Friday, September 9, 2011

MPI: Sendrecv

MPI provides a function MPI_Sendrecv that can be used to shift data along a group of processes. Within ESPResSo, this is not used at all so far. Instead, shifting data is done manually via calls to MPI_Send and MPI_Recv which have to be interleaved correctly.

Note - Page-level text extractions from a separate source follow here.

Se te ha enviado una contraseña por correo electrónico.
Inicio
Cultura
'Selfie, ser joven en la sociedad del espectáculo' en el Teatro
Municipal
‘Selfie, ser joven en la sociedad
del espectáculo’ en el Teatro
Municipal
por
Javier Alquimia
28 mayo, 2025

Of course, doing it manually is far more complex and error-prone, but I also had the suspicion that it might be significantly slower, as there are plenty of possiblities to optimize code like that on the side of the MPI implmentation.

Test program

To test whether there are differences in speed, I have written a little C program that shifts a float value along a chain of processors, and does so a million times. The following is an excerpt from the test program that shows the core routines:

void do_sendrecv() {
  float send_data = rank;
  float recv_data;
  for (int i=0; i < N; i++) {
    MPI_Sendrecv(&send_data, 1, MPI_FLOAT, next, 42, 
   &recv_data, 1, MPI_FLOAT, prev, 42,
   comm, 0);
  }
}

void do_sendrecv_replace() {
  float data = rank;
  for (int i=0; i < N; i++) {
    MPI_Sendrecv_replace(&data, 1, MPI_FLOAT, 
    next, 42, prev, 42,
    comm, 0);
  }
}

void do_manual() {
  float data = rank;
  for (int i=0; i < N; i++) {
    if (rank%2) {
      MPI_Send(&data, 1, MPI_INT, next, 42, comm);
      MPI_Recv(&data, 1, MPI_INT, prev, 42, comm, 0);
    } else {
      MPI_Recv(&data, 1, MPI_INT, prev, 42, comm, 0);
      MPI_Send(&data, 1, MPI_INT, next, 42, comm);
    }
  }
}

Results

4 Tasks, OpenMPI 1.4.3 with gcc 4.5.0 (-O3) on an Intel Core2 Quad CPU (2.8 GHz):
sendrecv:         1.487827 s (1.000000)
sendrecv_replace: 1.490810 s (1.002005)
manual:           2.062941 s (1.386547)
That is a difference of 40%! From the results it seems obvious to me that it is a very good idea to use MPI_Sendrecv whenever it is applicable instead of doing so manually!